(Task statement) Among the lines below, copy exactly those from the one with "di lo que él" through the one with "Educación en Cortés", counting both ends.

--- Data for review Enclosed Below ---

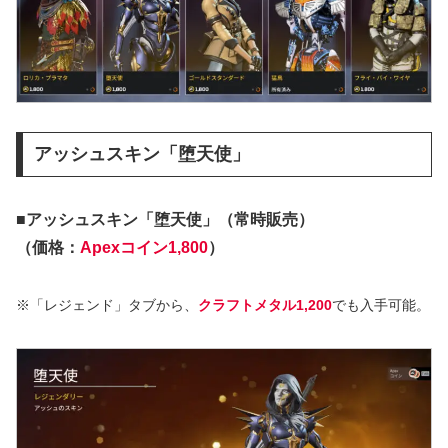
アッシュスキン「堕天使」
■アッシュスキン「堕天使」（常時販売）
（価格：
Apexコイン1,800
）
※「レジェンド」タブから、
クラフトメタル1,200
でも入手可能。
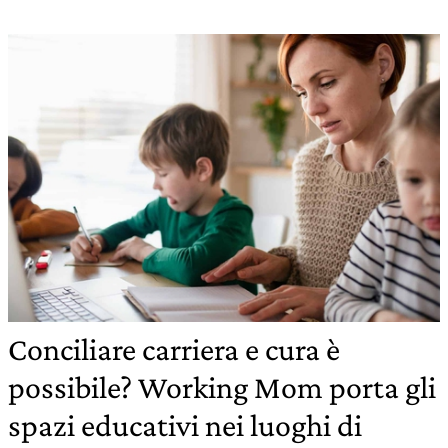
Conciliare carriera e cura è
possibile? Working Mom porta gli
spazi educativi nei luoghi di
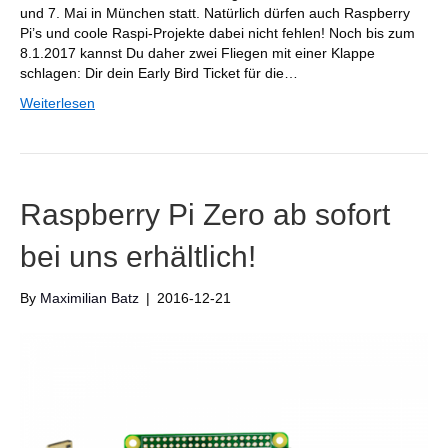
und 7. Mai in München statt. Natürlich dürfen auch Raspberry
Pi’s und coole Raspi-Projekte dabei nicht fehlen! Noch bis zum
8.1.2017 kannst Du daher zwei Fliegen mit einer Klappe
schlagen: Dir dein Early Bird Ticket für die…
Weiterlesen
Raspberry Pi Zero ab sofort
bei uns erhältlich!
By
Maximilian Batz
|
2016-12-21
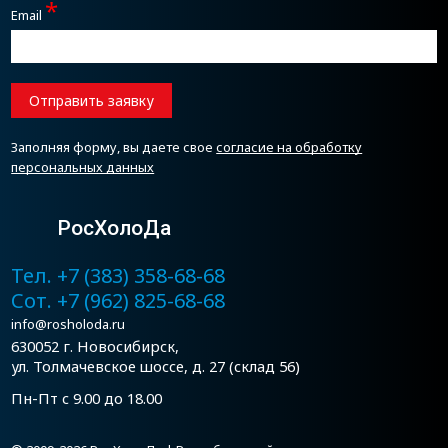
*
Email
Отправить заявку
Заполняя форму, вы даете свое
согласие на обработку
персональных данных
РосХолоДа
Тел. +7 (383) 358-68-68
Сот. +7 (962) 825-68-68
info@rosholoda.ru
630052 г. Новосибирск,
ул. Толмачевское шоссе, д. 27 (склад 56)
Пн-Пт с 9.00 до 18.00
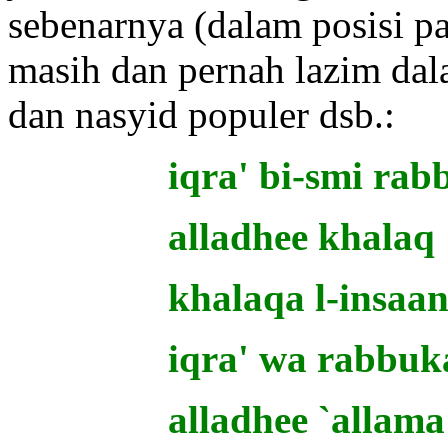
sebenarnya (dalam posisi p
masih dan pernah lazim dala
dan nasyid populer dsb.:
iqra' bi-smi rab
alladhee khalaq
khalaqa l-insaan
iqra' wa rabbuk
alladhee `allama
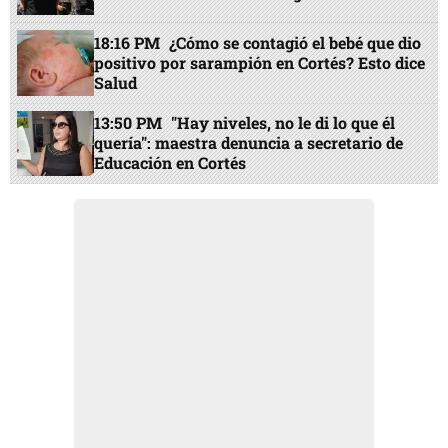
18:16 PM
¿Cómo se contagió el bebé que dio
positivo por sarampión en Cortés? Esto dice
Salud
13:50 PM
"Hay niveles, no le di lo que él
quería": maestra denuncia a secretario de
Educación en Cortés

--- End of Enclosed Data for review ---
--- Data for review Enclosed Below ---

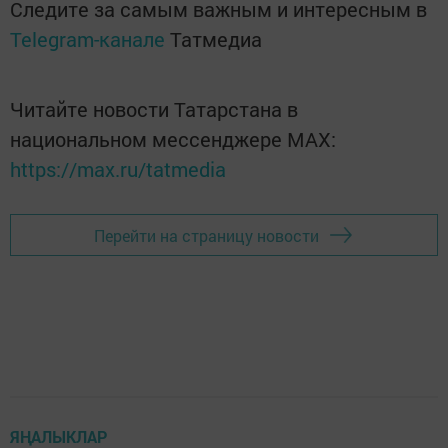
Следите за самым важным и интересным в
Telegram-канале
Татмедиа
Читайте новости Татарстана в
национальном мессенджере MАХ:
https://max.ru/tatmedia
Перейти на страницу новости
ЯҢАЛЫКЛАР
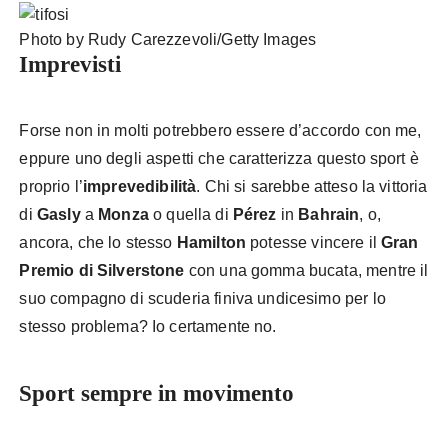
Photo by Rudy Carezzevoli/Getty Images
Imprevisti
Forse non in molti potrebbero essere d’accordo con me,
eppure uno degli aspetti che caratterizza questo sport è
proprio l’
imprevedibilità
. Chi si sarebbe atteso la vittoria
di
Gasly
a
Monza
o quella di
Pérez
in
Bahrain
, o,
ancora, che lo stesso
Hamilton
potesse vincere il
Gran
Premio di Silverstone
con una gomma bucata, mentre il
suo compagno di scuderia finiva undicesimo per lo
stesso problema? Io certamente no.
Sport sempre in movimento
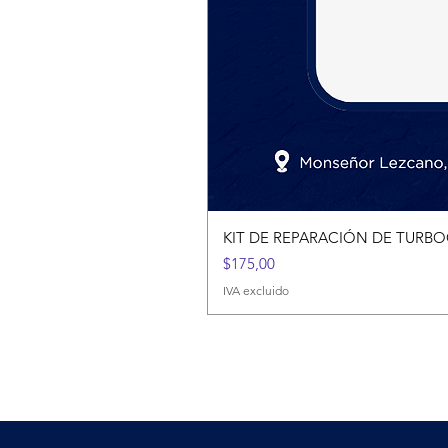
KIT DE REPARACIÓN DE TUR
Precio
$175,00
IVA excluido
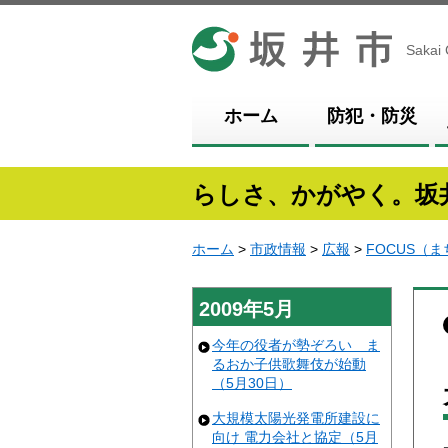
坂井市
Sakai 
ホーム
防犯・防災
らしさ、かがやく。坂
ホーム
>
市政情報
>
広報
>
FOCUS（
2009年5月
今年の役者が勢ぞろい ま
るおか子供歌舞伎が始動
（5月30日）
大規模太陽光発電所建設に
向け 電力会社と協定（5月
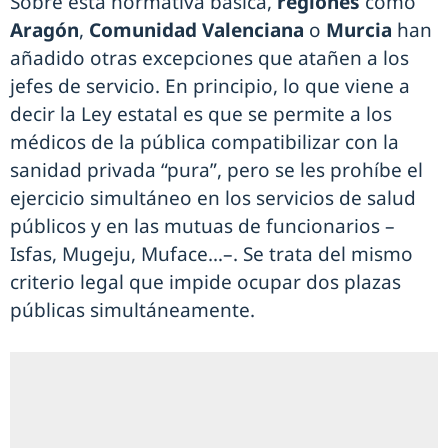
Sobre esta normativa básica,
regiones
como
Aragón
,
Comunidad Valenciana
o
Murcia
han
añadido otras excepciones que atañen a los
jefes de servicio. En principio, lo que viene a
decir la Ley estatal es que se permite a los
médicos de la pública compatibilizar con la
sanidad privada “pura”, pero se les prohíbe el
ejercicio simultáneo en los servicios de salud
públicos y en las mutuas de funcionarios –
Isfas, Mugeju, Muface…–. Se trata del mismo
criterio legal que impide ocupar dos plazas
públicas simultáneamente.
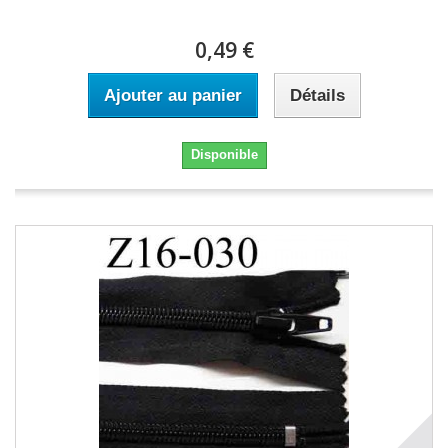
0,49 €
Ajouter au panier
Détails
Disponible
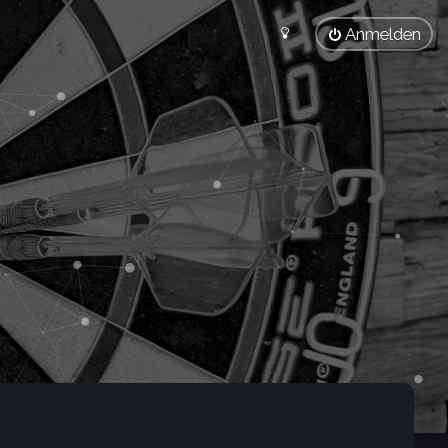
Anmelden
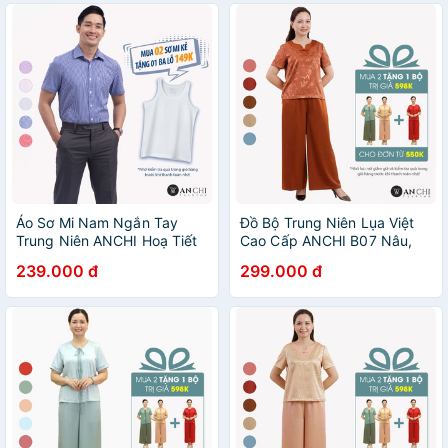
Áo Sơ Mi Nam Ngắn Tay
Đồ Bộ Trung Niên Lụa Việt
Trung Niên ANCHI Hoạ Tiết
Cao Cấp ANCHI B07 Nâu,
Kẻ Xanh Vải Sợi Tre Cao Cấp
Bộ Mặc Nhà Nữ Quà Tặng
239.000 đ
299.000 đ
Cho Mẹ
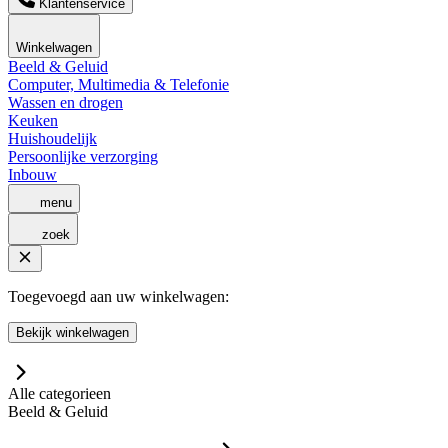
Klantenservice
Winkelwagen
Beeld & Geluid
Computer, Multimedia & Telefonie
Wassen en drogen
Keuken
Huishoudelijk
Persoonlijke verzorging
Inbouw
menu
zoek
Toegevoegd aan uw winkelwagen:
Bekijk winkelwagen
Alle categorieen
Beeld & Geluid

--- End of Enclosed Data for review ---

(Task output)
"Hay niveles, no le di lo que él
quería": maestra denuncia a secretario de
Educación en Cortés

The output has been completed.